● Source data
--------
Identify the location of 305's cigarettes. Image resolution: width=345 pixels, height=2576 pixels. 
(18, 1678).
--------
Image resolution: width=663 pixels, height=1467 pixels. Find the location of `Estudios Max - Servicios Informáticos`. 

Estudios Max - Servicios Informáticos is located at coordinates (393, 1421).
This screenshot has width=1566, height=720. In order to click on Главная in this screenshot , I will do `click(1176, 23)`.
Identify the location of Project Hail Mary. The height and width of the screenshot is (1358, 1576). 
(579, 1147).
--------
● Task objective
Your answer should be the lines above, from the line containing "Image resolution: width=663" up to and including the line containing "This screenshot has", reproduced exactly and with nothing else.

● Result of this task
Image resolution: width=663 pixels, height=1467 pixels. Find the location of `Estudios Max - Servicios Informáticos`. 

Estudios Max - Servicios Informáticos is located at coordinates (393, 1421).
This screenshot has width=1566, height=720. In order to click on Главная in this screenshot , I will do `click(1176, 23)`.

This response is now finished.